* [Task prompt]:
All lines from the one with "Initial Oxidant Concentration" through the final line below are to be reproduced exactly; omit the others.

* [Dataset excerpts]:
====================

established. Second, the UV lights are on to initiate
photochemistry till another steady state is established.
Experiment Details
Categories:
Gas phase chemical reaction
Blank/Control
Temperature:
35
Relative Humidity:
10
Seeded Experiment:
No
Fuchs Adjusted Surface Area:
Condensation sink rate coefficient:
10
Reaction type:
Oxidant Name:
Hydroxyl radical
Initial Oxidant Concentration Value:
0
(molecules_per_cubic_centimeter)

====================

* [Written reply]:
Initial Oxidant Concentration Value:
0
(molecules_per_cubic_centimeter)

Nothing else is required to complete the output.